* EXERCISE BRIEF
The required answer is the data below, restated word for word with images omitted.

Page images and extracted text
§ §

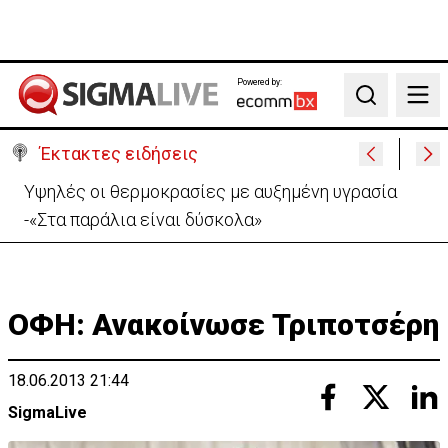
Powered by:
Search
Έκτακτες ειδήσεις
ΠτΔ: Εντατικοποιούνται οι προσπάθειες για τα
εντάλματα σύλληψης Ισαάκ-Σολωμού
ΟΦΗ: Ανακοίνωσε Τριποτσέρη
18.06.2013 21:44
SigmaLive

§ §

* OUTPUT OF THE EXERCISE
Powered by:
Search
Έκτακτες ειδήσεις
ΠτΔ: Εντατικοποιούνται οι προσπάθειες για τα
εντάλματα σύλληψης Ισαάκ-Σολωμού
ΟΦΗ: Ανακοίνωσε Τριποτσέρη
18.06.2013 21:44
SigmaLive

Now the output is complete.